Свет, прозрачный и хрупкий, как фарфор, рисовал картину, которую Яков много позже, с неожиданной для него высокопарностью, назовет «Вечной картиной любви».
— Мальчик, который смотрит на красивых женщин, ищет совсем не того, чего ищет взрослый человек, — объяснял он мне. — Ты ведь и сам еще мальчик, Зейде, но скоро ты станешь парнем, и тебе лучше знать все эти вещи. Мальчик ищет не «цицес» и «попкес», ему нужно намного больше. Не красоту той или этой женщины он ищет, а красоту всего мира сразу, это ему нужно. Все звезды с неба он хочет сорвать, всю землю, и всю жизнь, и все большое море он хочет обнять сразу. А женщина — она не всегда может дать все эти вещи.

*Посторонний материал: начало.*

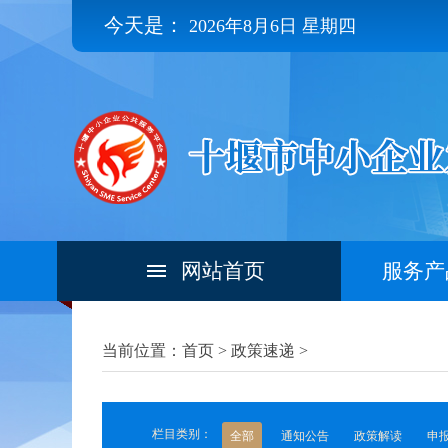
今天是：
2026年8月6日 星期四
网站首页
服务产
当前位置：首页 >
政策速递
>
栏目类别：
全部
通知公告
政策解读
申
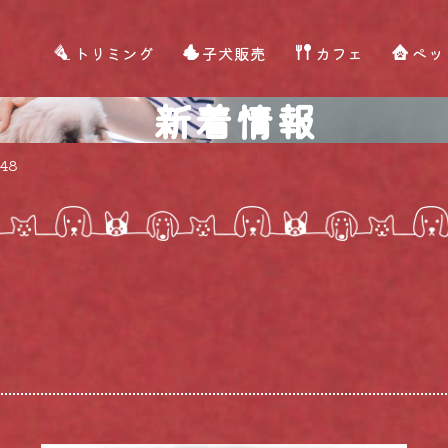
トリミング
子犬販売
カフェ
ペッ
新着情報
48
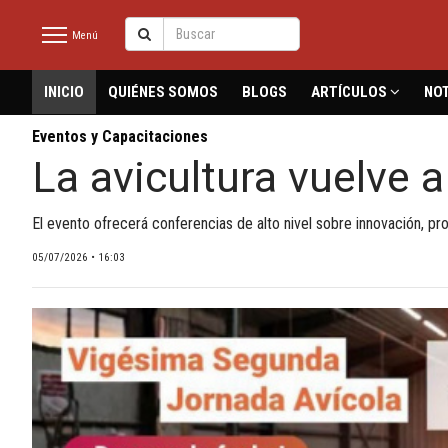
Menú
latinmeat
INICIO
QUIÉNES SOMOS
BLOGS
ARTÍCULOS
NOT
Eventos y Capacitaciones
La avicultura vuelve a
INICIO
NOTICIAS RECIENTES
El evento ofrecerá conferencias de alto nivel sobre innovación, pro
QUIÉNES SOMOS
05/07/2026 • 16:03
BLOGS
ARTÍCULOS
CARNE BOVINA
CARNE PORCINA
CARNE AVÍCOLA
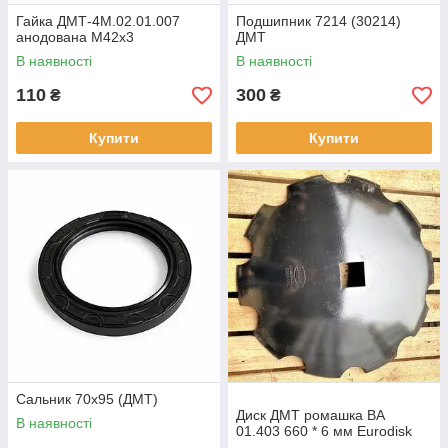
Гайка ДМТ-4М.02.01.007
Подшипник 7214 (30214)
анодована М42х3
ДМТ
В наявності
В наявності
110
300
₴
₴
Купити
Купити
Сальник 70х95 (ДМТ)
Диск ДМТ ромашка ВА
В наявності
01.403 660 * 6 мм Eurodisk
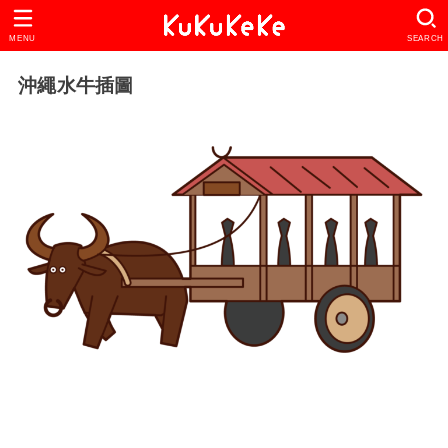
MENU
SEARCH
沖繩水牛插圖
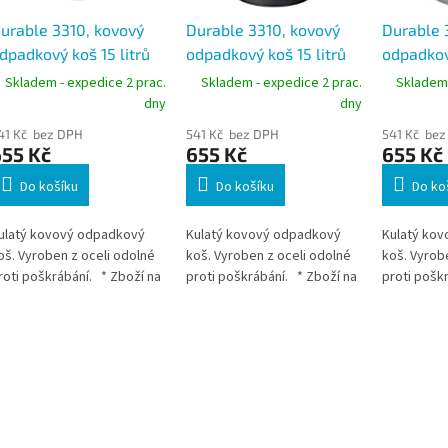
urable 3310, kovový
Durable 3310, kovový
Durable 
dpadkový koš 15 litrů
odpadkový koš 15 litrů
odpadkový
ulatý s perforací, šedý
kulatý s perforací,
kulatý s 
Skladem - expedice 2 prac.
Skladem - expedice 2 prac.
Skladem 
antracit
stříbrný
dny
dny
41 Kč bez DPH
541 Kč bez DPH
541 Kč bez
655 Kč
655 Kč
655 Kč
Do košíku
Do košíku
Do ko
ulatý kovový odpadkový
Kulatý kovový odpadkový
Kulatý ko
oš. Vyroben z oceli odolné
koš. Vyroben z oceli odolné
koš. Vyrob
roti poškrábání. * Zboží na
proti poškrábání. * Zboží na
proti pošk
bjednávku z Německa doba
objednávku z Německa doba
objednávk
odání může být 3-5
dodání může být 3-5
dodání můž
racovních dní
pracovních dní
pracovních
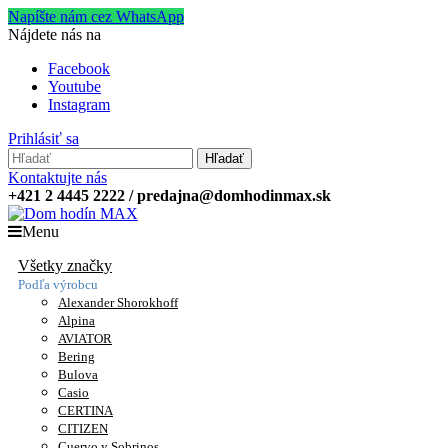
Napíšte nám cez WhatsApp
Nájdete nás na
Facebook
Youtube
Instagram
Prihlásiť sa
Hľadať
Kontaktujte nás
+421 2 4445 2222 / predajna@domhodinmax.sk
Menu
Všetky značky
Podľa výrobcu
Alexander Shorokhoff
Alpina
AVIATOR
Bering
Bulova
Casio
CERTINA
CITIZEN
Cuervo y Sobrinos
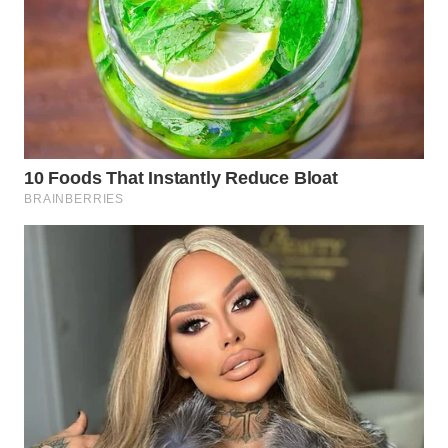
WN
MALUKU
WN
MALUT
WN
DAIRI
WN
DANAU
TOBA
WN
NIAS
WN
LANGKAT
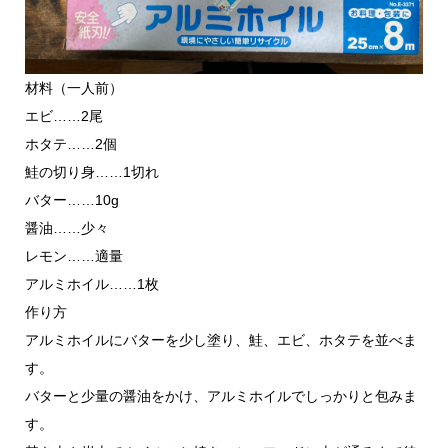
材料（一人前）
エビ……2尾
ホタテ……2個
鮭の切り身……1切れ
バター……10g
醤油……少々
レモン……適量
アルミホイル……1枚
作り方
アルミホイルにバターを少し塗り、鮭、エビ、ホタテを並べま
す。
バターと少量の醤油をかけ、アルミホイルでしっかりと包みま
す。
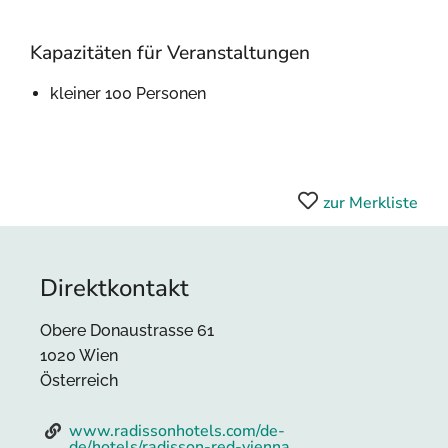
Kapazitäten für Veranstaltungen
kleiner 100 Personen
zur Merkliste
Direktkontakt
Obere Donaustrasse 61
1020 Wien
Österreich
www.radissonhotels.com/de-
de/hotels/radisson-red-vienna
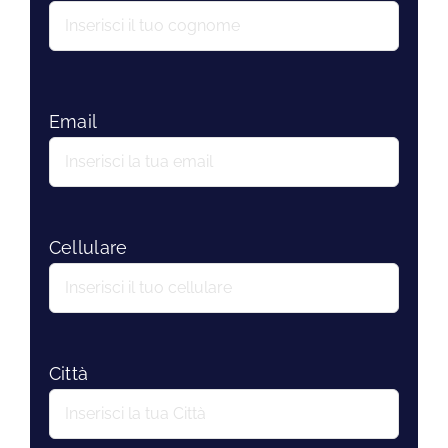
Email
Cellulare
Città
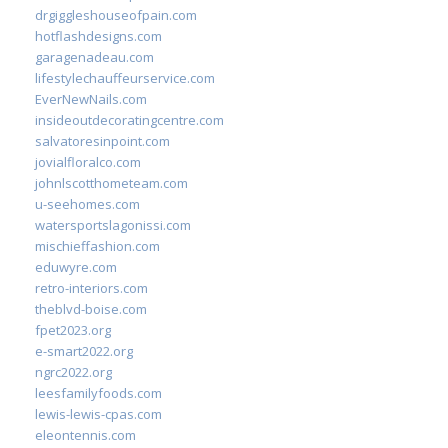
drgiggleshouseofpain.com
hotflashdesigns.com
garagenadeau.com
lifestylechauffeurservice.com
EverNewNails.com
insideoutdecoratingcentre.com
salvatoresinpoint.com
jovialfloralco.com
johnlscotthometeam.com
u-seehomes.com
watersportslagonissi.com
mischieffashion.com
eduwyre.com
retro-interiors.com
theblvd-boise.com
fpet2023.org
e-smart2022.org
ngrc2022.org
leesfamilyfoods.com
lewis-lewis-cpas.com
eleontennis.com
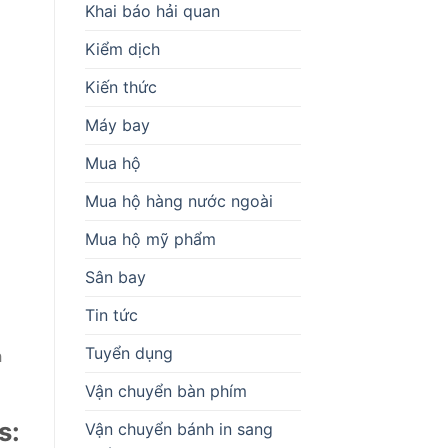
Khai báo hải quan
Kiểm dịch
Kiến thức
Máy bay
Mua hộ
Mua hộ hàng nước ngoài
Mua hộ mỹ phẩm
Sân bay
Tin tức
Tuyển dụng
h
Vận chuyển bàn phím
s:
Vận chuyển bánh in sang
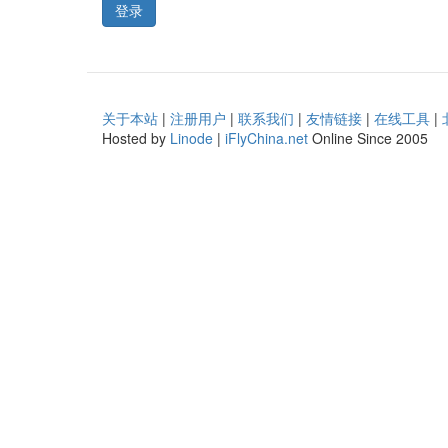
登录
关于本站
|
注册用户
|
联系我们
|
友情链接
|
在线工具
|
Hosted by
Linode
|
iFlyChina.net
Online Since 2005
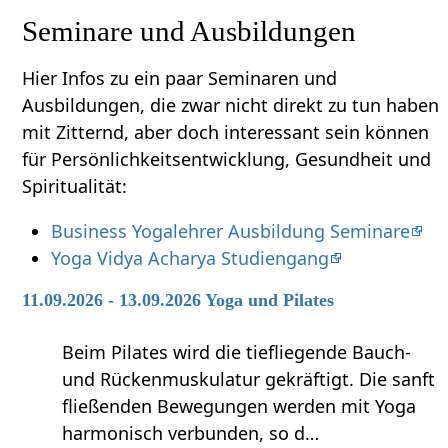
Seminare und Ausbildungen
Hier Infos zu ein paar Seminaren und
Ausbildungen, die zwar nicht direkt zu tun haben
mit Zitternd‏‎, aber doch interessant sein können
für Persönlichkeitsentwicklung, Gesundheit und
Spiritualität:
Business Yogalehrer Ausbildung Seminare
Yoga Vidya Acharya Studiengang
11.09.2026 - 13.09.2026 Yoga und Pilates
Beim Pilates wird die tiefliegende Bauch-
und Rückenmuskulatur gekräftigt. Die sanft
fließenden Bewegungen werden mit Yoga
harmonisch verbunden, so d…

Когда-то у меня был в доме работник, и я рассказал ему то, что тебе сейчас. Так он мне ответил: «Во всем мире есть, может быть, всего шесть женщин, которые могут дать человеку все это, Шейнфельд. Но дети этого еще не знают, а взрослым это уже не попадается». Помнишь того моего толстого работника?

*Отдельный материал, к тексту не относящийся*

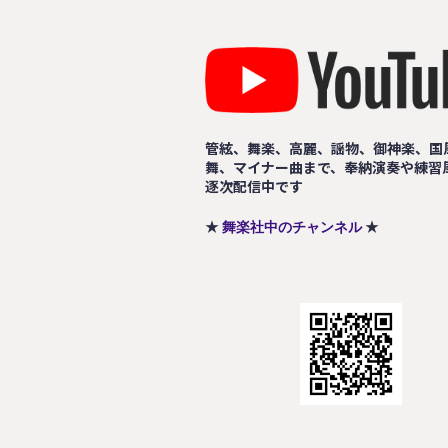
管絃、舞楽、高麗、謡物、御神楽、国
舞、マイナー曲まで、奉納演奏や練習
逐次配信中です
★
★
舞楽社中のチャンネル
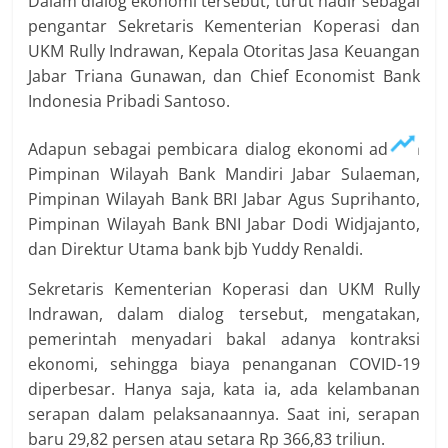
Dalam dialog ekonomi tersebut, turut hadir sebagai
pengantar Sekretaris Kementerian Koperasi dan
UKM Rully Indrawan, Kepala Otoritas Jasa Keuangan
Jabar Triana Gunawan, dan Chief Economist Bank
Indonesia Pribadi Santoso.
Adapun sebagai pembicara dialog ekonomi adalah
Pimpinan Wilayah Bank Mandiri Jabar Sulaeman,
Pimpinan Wilayah Bank BRI Jabar Agus Suprihanto,
Pimpinan Wilayah Bank BNI Jabar Dodi Widjajanto,
dan Direktur Utama bank bjb Yuddy Renaldi.
Sekretaris Kementerian Koperasi dan UKM Rully
Indrawan, dalam dialog tersebut, mengatakan,
pemerintah menyadari bakal adanya kontraksi
ekonomi, sehingga biaya penanganan COVID-19
diperbesar. Hanya saja, kata ia, ada kelambanan
serapan dalam pelaksanaannya. Saat ini, serapan
baru 29,82 persen atau setara Rp 366,83 triliun.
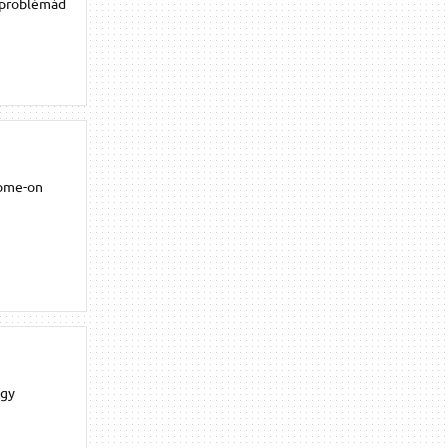
a problémád
nome-on
ogy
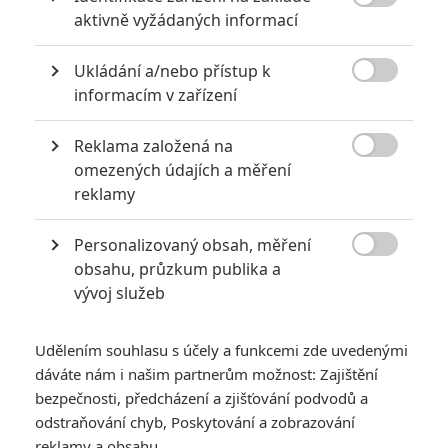

aktivně vyžádaných informací
Ukládání a/nebo přístup k

informacím v zařízení
Reklama založená na
Snílek Wes Anderson natočil další příjemně naivistickou

omezených údajích a měření
hříčku, ve které ucítíte vůni střední Evropy a okusíte
reklamy
komediální talent Ralpha Fiennese.
Personalizovaný obsah, měření
Wese Andersona
už léta známe jako snílka, jehož vizuálně

obsahu, průzkum publika a
vypiplané a nenuceně sebestředné filmy ani zdaleka nejsou
vývoj služeb
pro každého. Anderson své pitoreskní filmové světy obvykle
zakládá na osobní tragédii hlavního hrdiny a jeho filmy tak
Udělením souhlasu s účely a funkcemi zde uvedenými
nejsou jen přehlídkou podivných situací a nepochopitelných
dáváte nám i našim partnerům možnost: Zajištění
postav. Jeho nejnovější počin,
Grandhotel Budapešť
, ale
bezpečnosti, předcházení a zjišťování podvodů a
odstraňování chyb, Poskytování a zobrazování
značí bod v jeho kariéře, kdy se Anderson možná začíná příliš
reklamy a obsahu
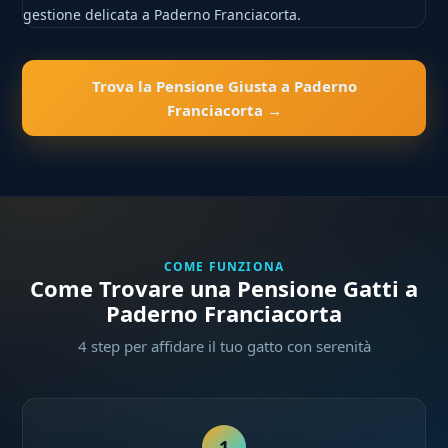
gestione delicata a Paderno Franciacorta.
Trova la Pensione Giusta a Paderno
Franciacorta →
COME FUNZIONA
Come Trovare una Pensione Gatti a
Paderno Franciacorta
4 step per affidare il tuo gatto con serenità
1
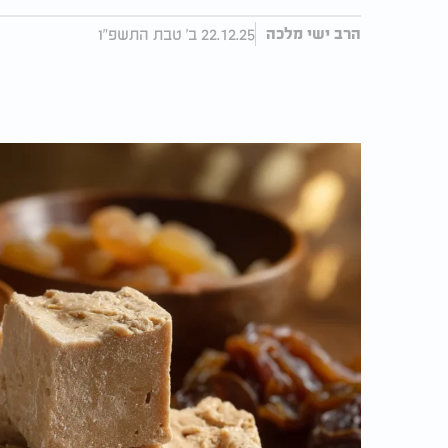
22.12.25 ב' טבת התשפ"ו
הרב ישי מלכה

Громкие любовные постукивания аистов доносились сверху, словно точки и запятые, которыми какой-то невидимый грамотей разделял взрывы хохота стирающих девушек. Выше по реке собирались холостые парни, чтобы спускать на воду любовные кораблики. Каждый из них писал на бумаге что-то свое, а потом каждый складывал из этой бумаги свою лодочку.
— Вот, Зейде, вот так они складывали. — Яков вынул из ящика лист желтоватой бумаги. — Вот так, и так, а потом вот так, теперь переворачиваем и открываем — тут и тут, и опять вот так, потом разглаживаем ногтем, и пожалуйста — готовый кораблик, — и он протянул мне бумажную лодочку, красивую и гладкую, — из тех, что отцы складывают для своих маленьких сыновей.

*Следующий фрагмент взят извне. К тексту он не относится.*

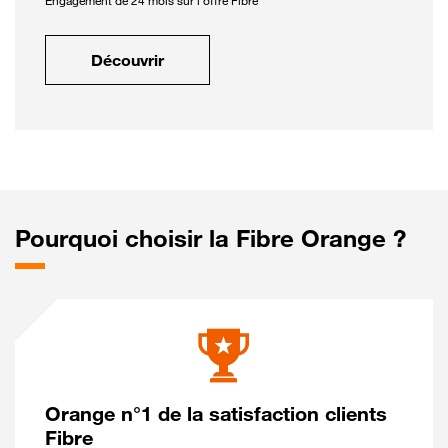
Engagement de 24 mois sur l'offre Fibre
Découvrir
Pourquoi choisir la Fibre Orange ?
Orange n°1 de la satisfaction clients
Fibre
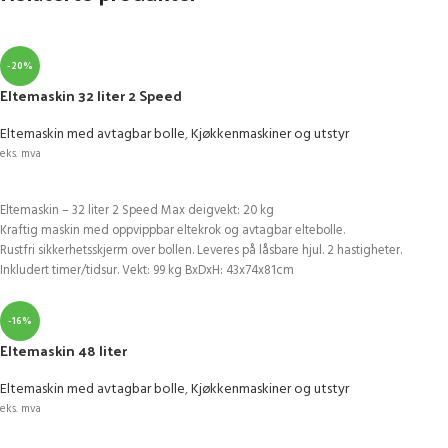
-20%
Eltemaskin 32 liter 2 Speed
Eltemaskin med avtagbar bolle
,
Kjøkkenmaskiner og utstyr
eks. mva
LEGG I HANDLEKURV
Eltemaskin – 32 liter 2 Speed Max deigvekt: 20 kg
Kraftig maskin med oppvippbar eltekrok og avtagbar eltebolle.
Rustfri sikkerhetsskjerm over bollen. Leveres på låsbare hjul. 2 hastigheter.
Inkludert timer/tidsur. Vekt: 99 kg BxDxH: 43x74x81cm
-16%
Eltemaskin 48 liter
Eltemaskin med avtagbar bolle
,
Kjøkkenmaskiner og utstyr
eks. mva
LEGG I HANDLEKURV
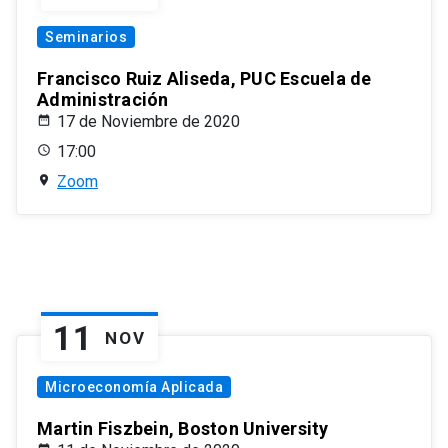
Seminarios
Francisco Ruiz Aliseda, PUC Escuela de
Administración
17 de Noviembre de 2020
17:00
Zoom
11
NOV
Microeconomía Aplicada
Martin Fiszbein, Boston University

Иногда кораблик нес на себе целое письмо, а иногда — только изображение пронзенного сердца, истекающего кровью соловья или неуклюжие символы желаний — дом, дерево, корова, младенец.
Парни спускали свои бумажные кораблики на воду, и течение уносило их вниз. Примерно двести шагов отделяли их от девушек, и многие кораблики успевали хлебнуть воды и развалиться, другие переворачивались и тонули или утыкались в берег и застревали в камышах. Те немногие, что доплывали до цели, тотчас попадали в руки девушек, каждой из которых так хотелось заполучить такой кораблик, что они готовы были выцарапать друг дружке глаза.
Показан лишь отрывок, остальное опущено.